— WHAT YOU NEED TO DO —
When you reach the line below that has "Svensk (249, 877)", start returning lines exactly, and stop after the line that has "Browse (139, 148)"; skip the pictures.

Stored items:
.....

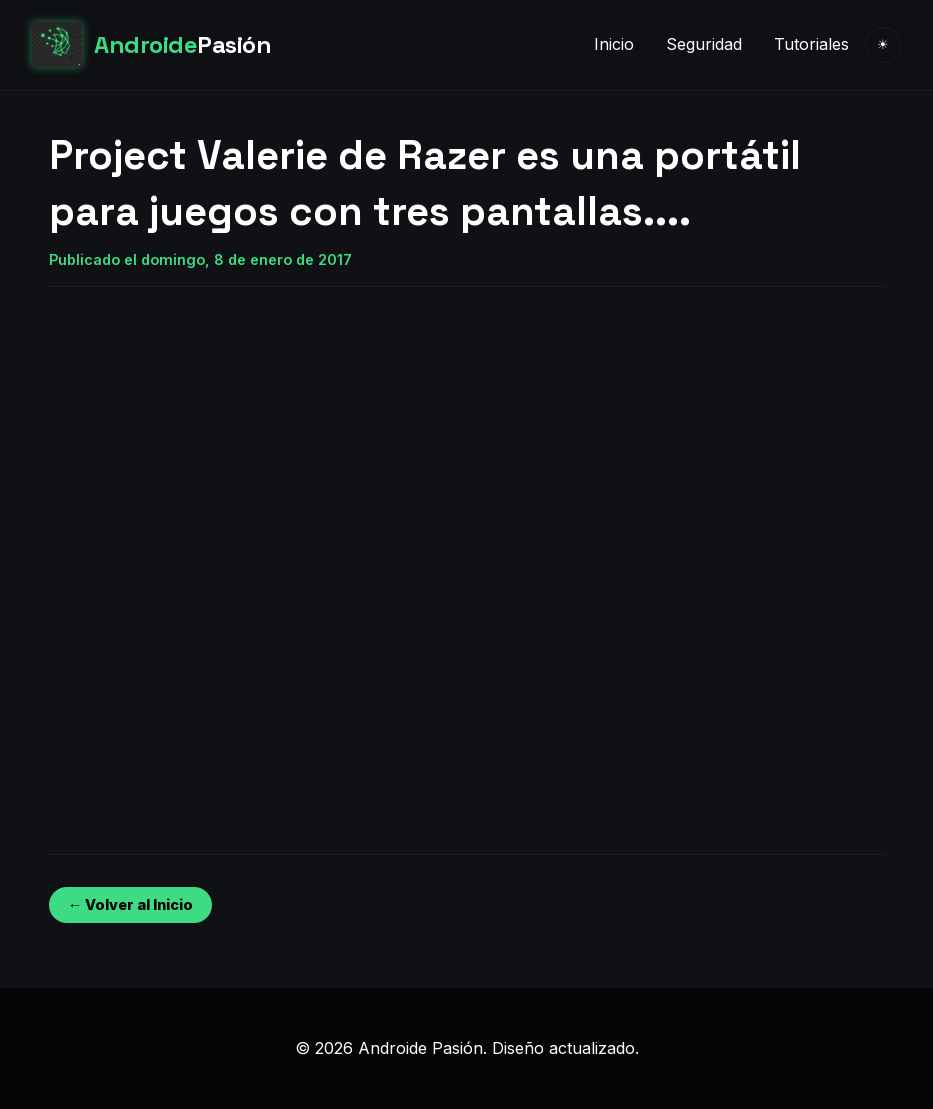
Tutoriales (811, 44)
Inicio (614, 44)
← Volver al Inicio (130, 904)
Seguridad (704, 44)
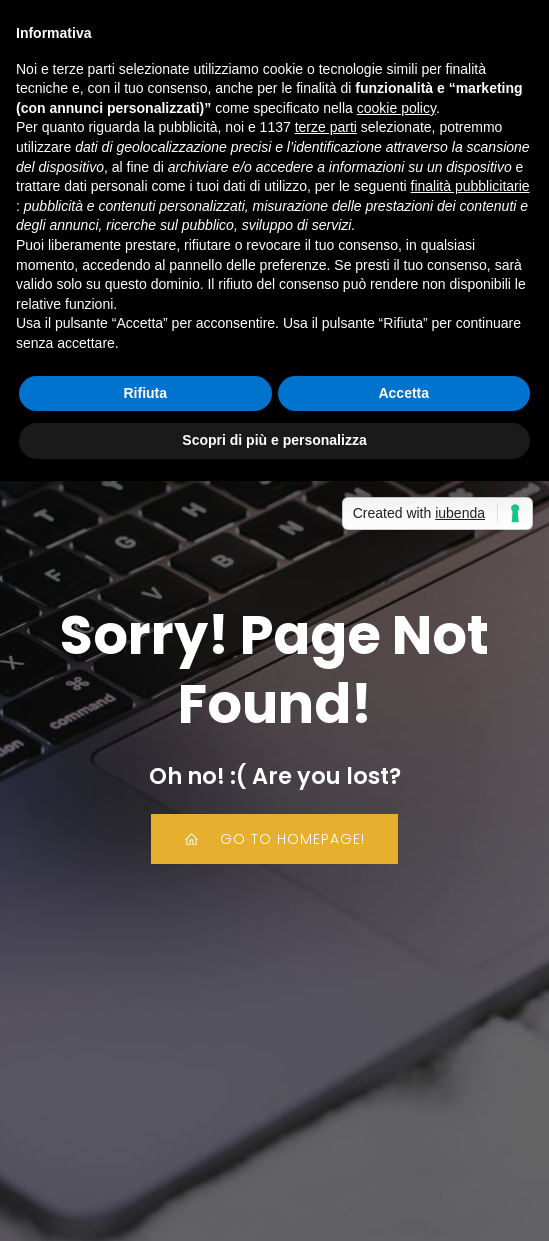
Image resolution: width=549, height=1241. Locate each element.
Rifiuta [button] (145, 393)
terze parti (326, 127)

.....

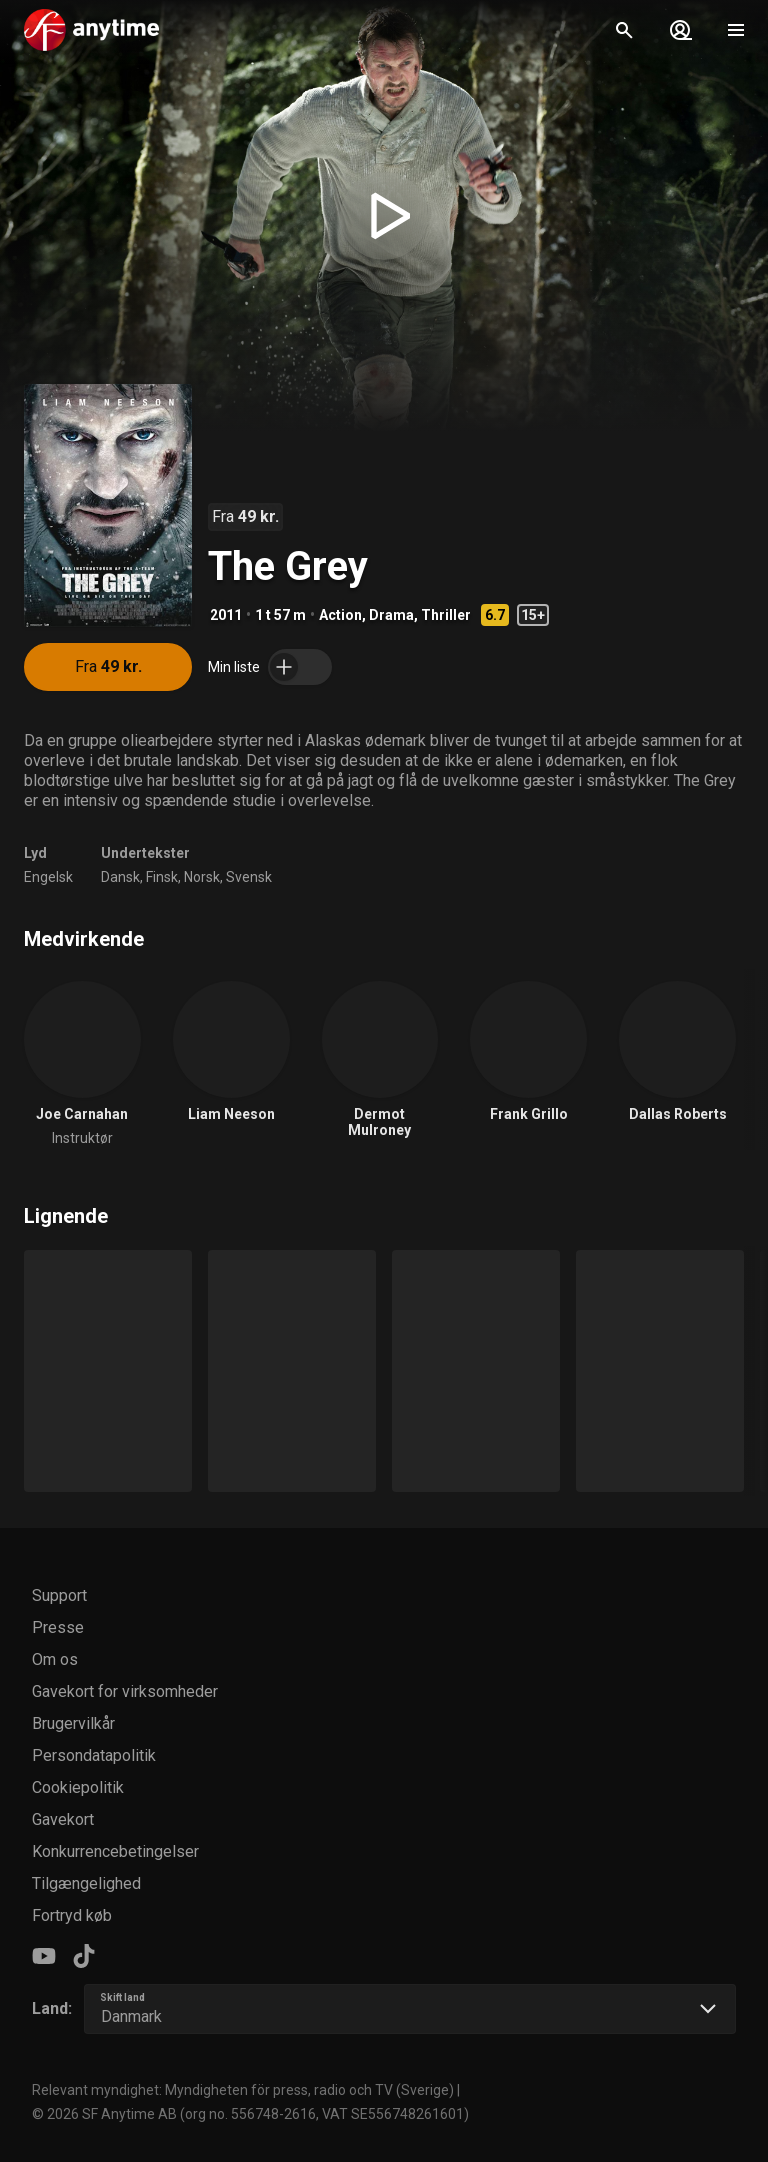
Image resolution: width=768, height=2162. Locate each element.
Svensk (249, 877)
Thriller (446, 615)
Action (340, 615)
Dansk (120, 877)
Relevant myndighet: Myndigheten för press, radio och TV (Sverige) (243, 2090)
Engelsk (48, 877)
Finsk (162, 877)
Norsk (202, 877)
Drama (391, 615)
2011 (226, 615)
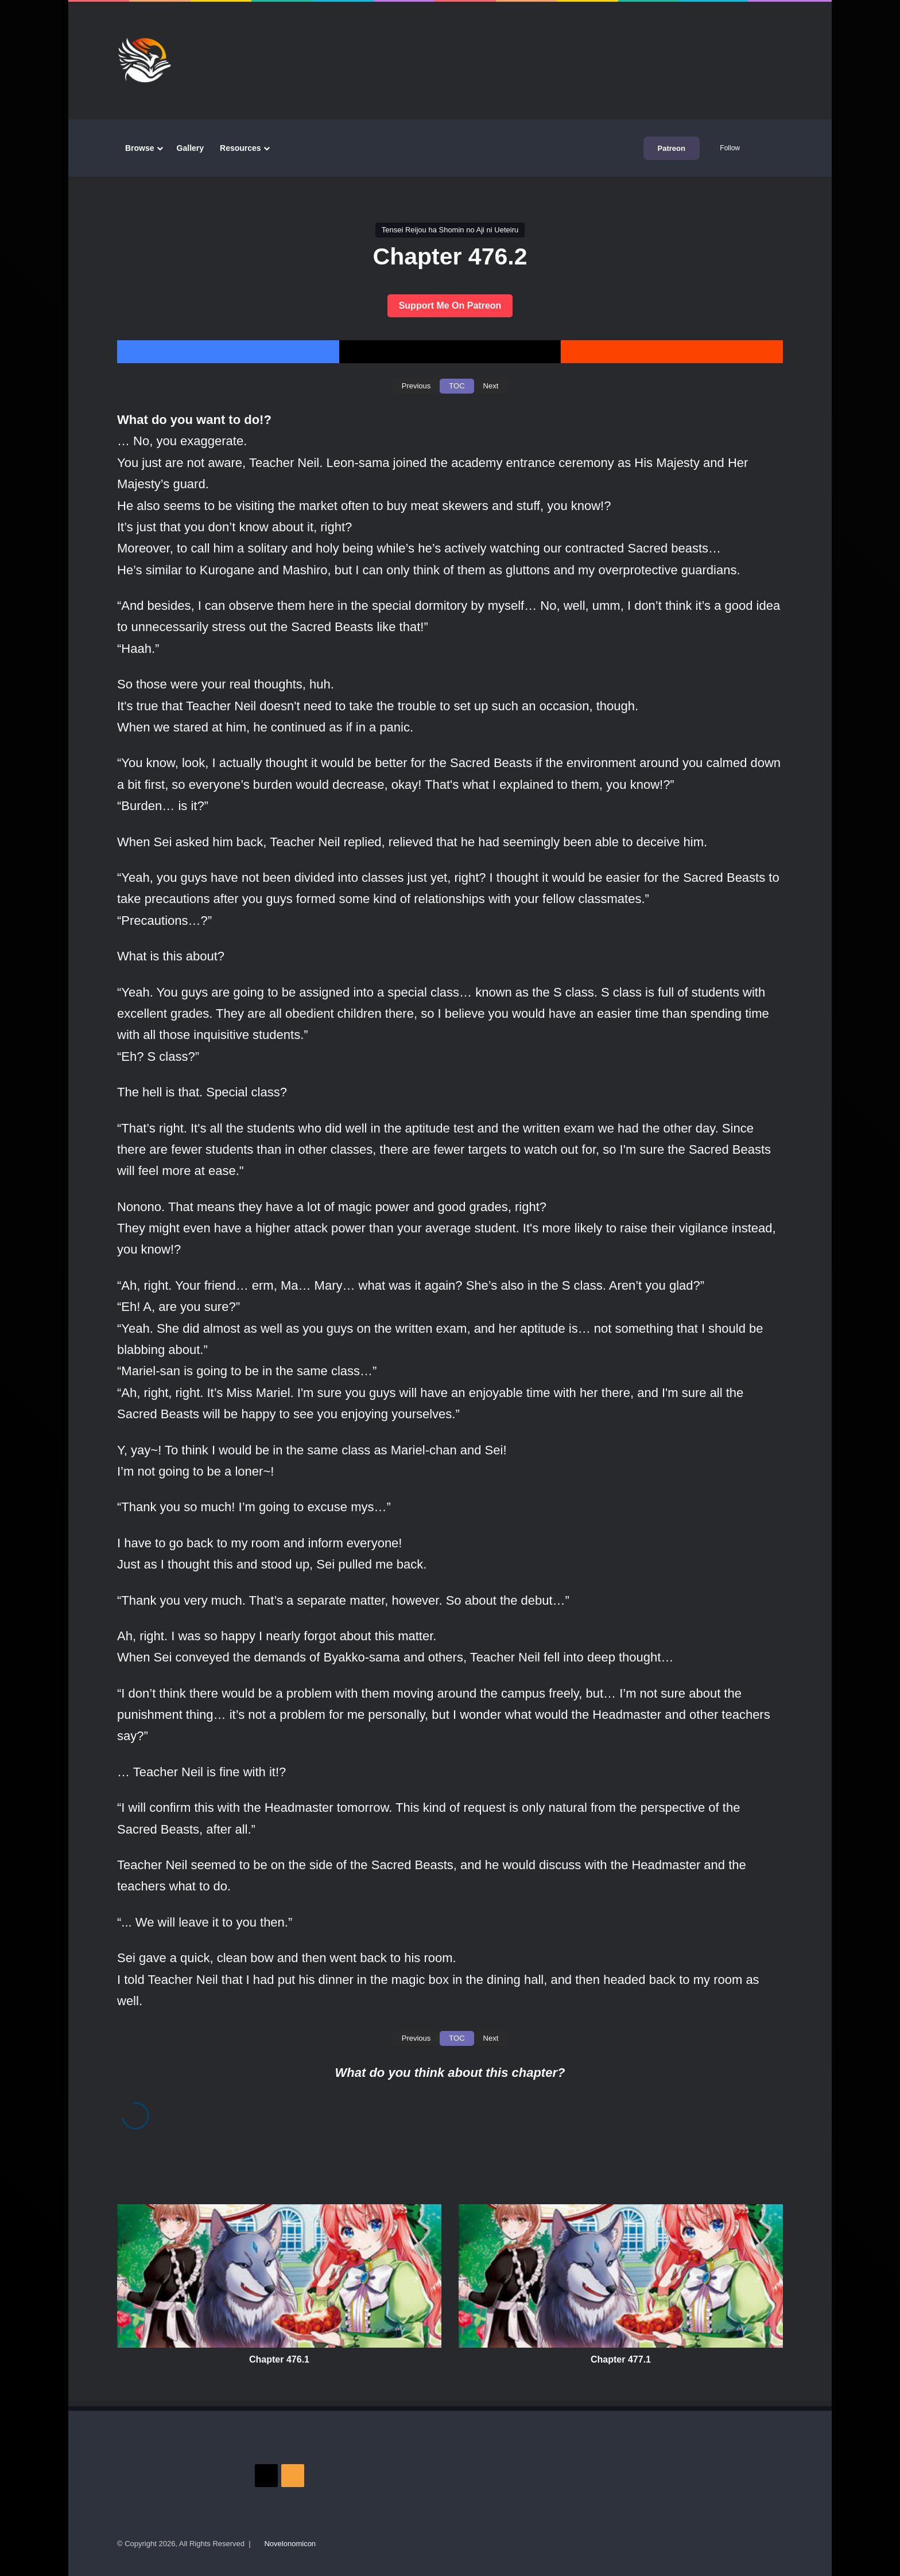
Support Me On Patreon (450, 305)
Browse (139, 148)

.....

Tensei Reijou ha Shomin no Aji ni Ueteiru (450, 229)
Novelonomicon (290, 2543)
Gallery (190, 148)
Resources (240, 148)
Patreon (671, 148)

.....

— EXERCISE SOLUTION —
Svensk (249, 877)
Thriller (446, 615)
Action (340, 615)
Dansk (120, 877)
Relevant myndighet: Myndigheten för press, radio och TV (Sverige) (243, 2090)
Engelsk (48, 877)
Finsk (162, 877)
Norsk (202, 877)
Drama (391, 615)
2011 (226, 615)
Support Me On Patreon (450, 305)
Browse (139, 148)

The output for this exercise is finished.